Jack Benny earned one of the longest laughs in recorded history during a 1948 radio broadcast that played off his image as a cheapskate. In the sketch, the comic is confronted by a mugger who barks, "Your money or your life!"
After a perfectly timed pause, Benny delivers the four-star zinger: "I'm thinking it over."
Neither "Lopez" nor "Hoff the Record," both premiering this week, merits future consideration in the Comedy Hall of Fame. But one of the sitcom stars knows how to poke fun at himself without appearing as if every move has been orchestrated by a PR firm.
It's not David Hasselhoff.
In "Hoff," the former "Baywatch" star lands in England, and is forced to audition for the role of himself in a biopic.

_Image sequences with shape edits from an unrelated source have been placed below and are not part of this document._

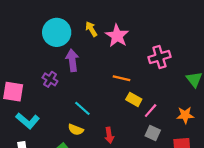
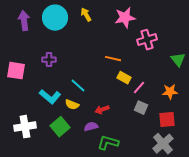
pink star: (117, 36) -> (125, 18), moved, turned 30
purple arrow: (72, 60) -> (24, 21), moved
purple cross: (50, 79) -> (49, 60), turned -32
cyan L-shape: (28, 121) -> (50, 97), moved
red arrow: (109, 135) -> (102, 110), turned 80

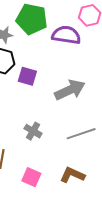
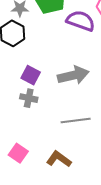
purple square: (27, 76) -> (31, 75), moved
gray cross: (33, 131) -> (29, 98), moved, turned -30

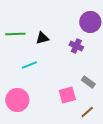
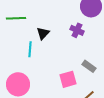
black triangle: (42, 38) -> (43, 33), moved, turned -32
cyan line: (29, 65) -> (30, 49), turned -63

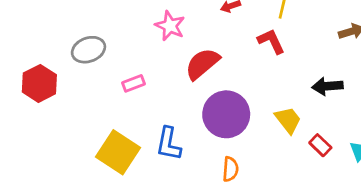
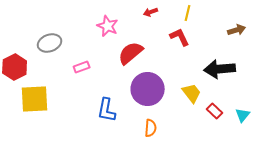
black arrow: (327, 86) -> (220, 69), size x1.4
yellow square: (118, 152) -> (35, 99), moved, turned -36

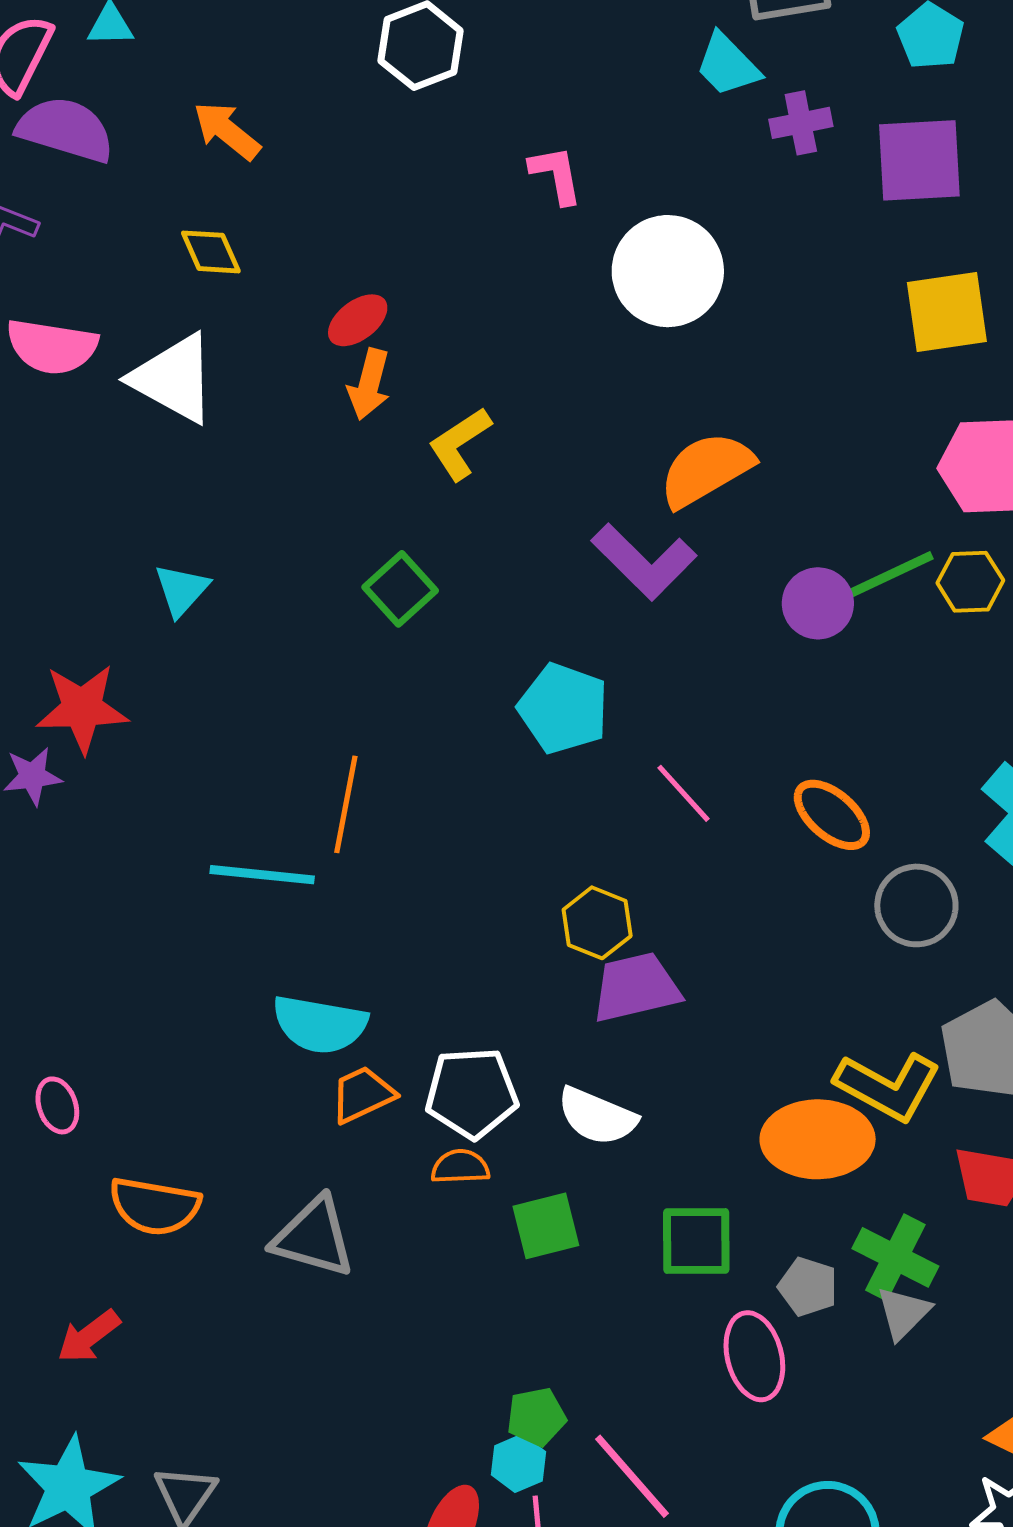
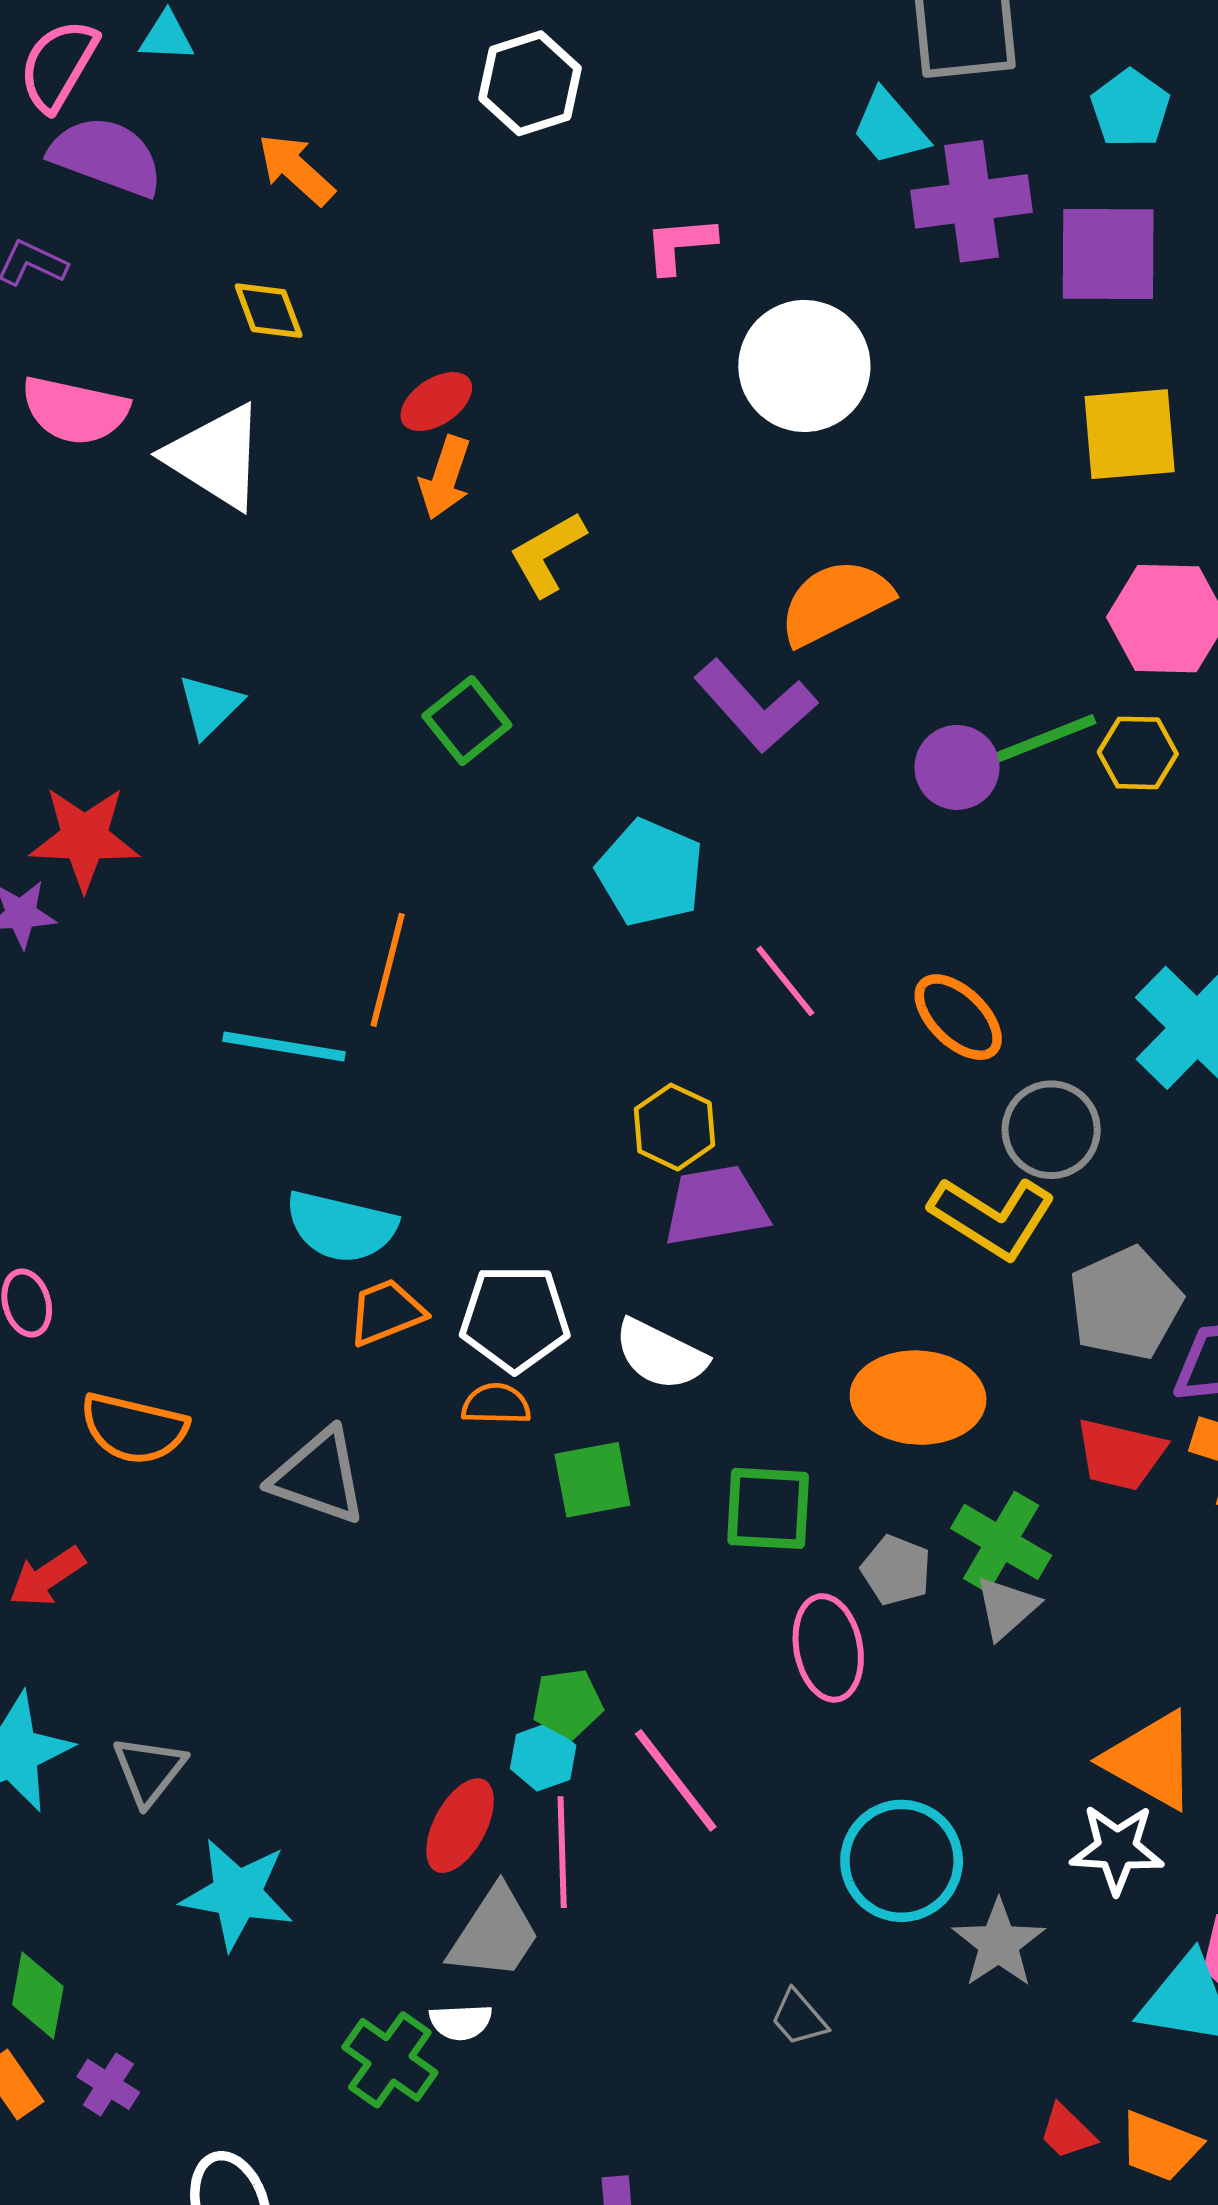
purple cross: (801, 123) -> (971, 201), size x1.6
pink L-shape: (556, 175) -> (680, 245), turned -88
yellow L-shape: (888, 1086) -> (992, 1217), moved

Along the way, he reads lines with Knight Rider, re-creates his much-spoofed musical performance atop a crumbling Berlin Wall and drops references to the viral video in which he ate a hamburger off a hotel floor.

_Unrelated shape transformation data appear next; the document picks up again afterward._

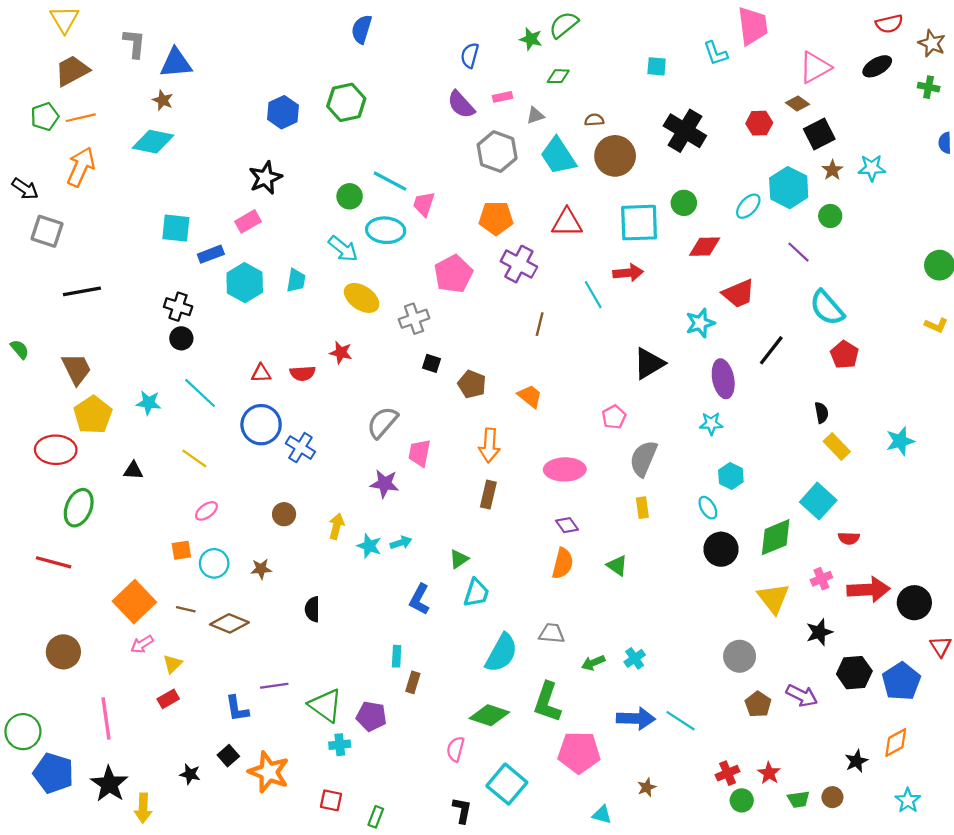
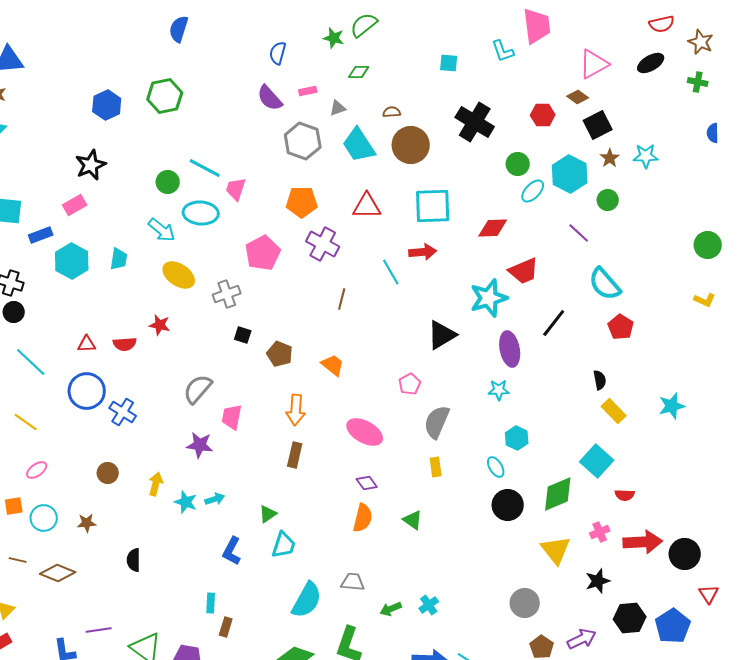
green circle: (684, 203) -> (518, 164), moved
cyan star: (700, 323) -> (489, 298), size x1.4
pink ellipse: (565, 469) -> (365, 432), turned 30
purple arrow: (802, 696) -> (582, 639), turned -52

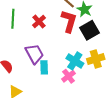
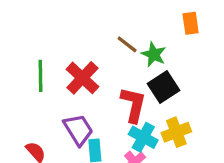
red L-shape: (69, 21) -> (133, 105), moved
red cross: (39, 22) -> (82, 78), size x1.5

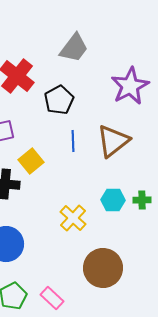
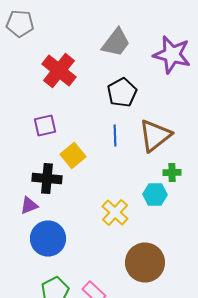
purple star: (130, 86) -> (172, 55), moved, turned -30
black pentagon: (59, 100) -> (122, 93), moved
green cross: (142, 200) -> (172, 173), moved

Points for being a good sport are taken away by a ridiculous plotline about a long-lost son — a bit of gossip that wouldn't get more than a paragraph from TMZ — and the fact Hasselhoff is much too eager to climb into the dunk tank. It's no fun when squirming looks like a smug dance.

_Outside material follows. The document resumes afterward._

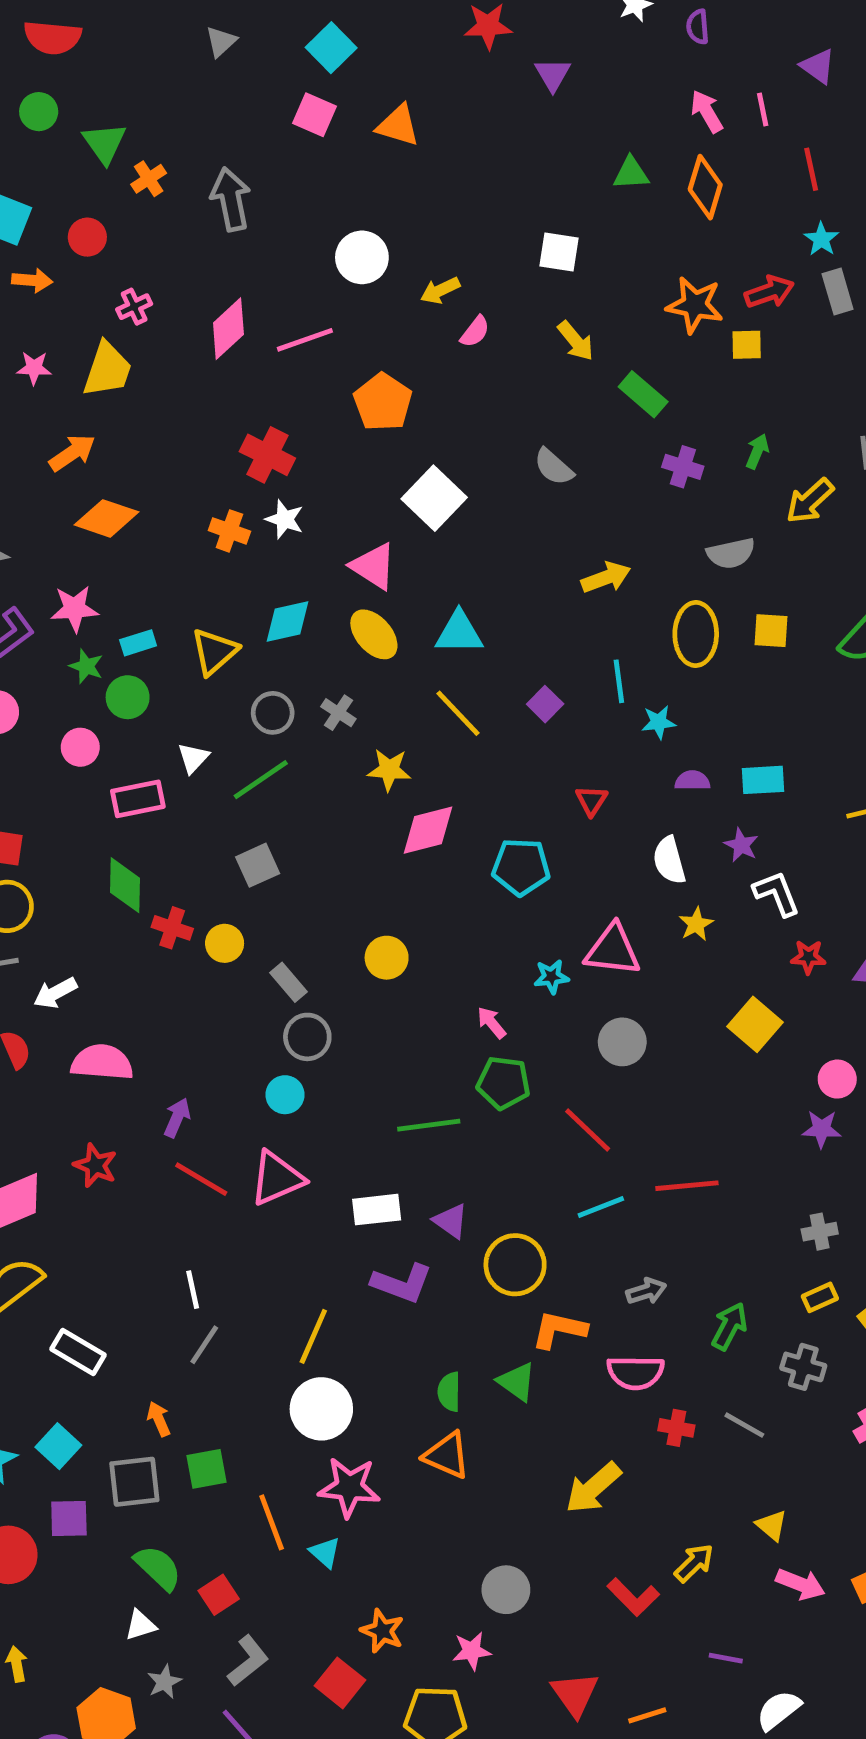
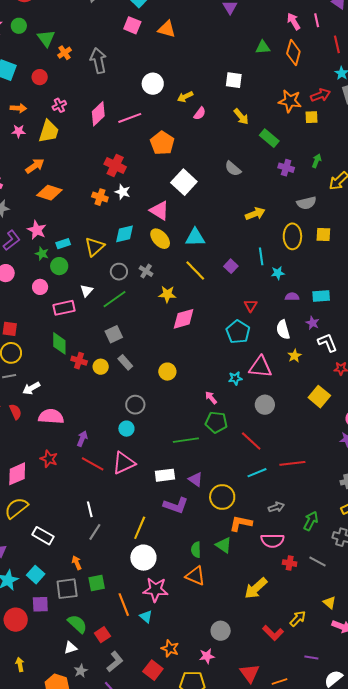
orange arrow: (32, 280) -> (18, 108), moved
pink star: (74, 609) -> (37, 230), turned 30
cyan pentagon: (521, 867) -> (238, 332), moved, turned 30
gray rectangle: (289, 982) -> (125, 362), moved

George Lopez, who performs in Minneapolis next Saturday (see page E2), comes off as genuinely uncomfortable in "Lopez," a vast improvement over his past few efforts. That's what makes this under-the-radar project such a treat.
The actor, sporting an old-man goatee and the exasperated look of Larry David confronting a bad pastrami sandwich, barely puts up with racially insensitive white neighbors and valiantly tries to prove he's a nationally beloved stand-up comedian to a skeptical date.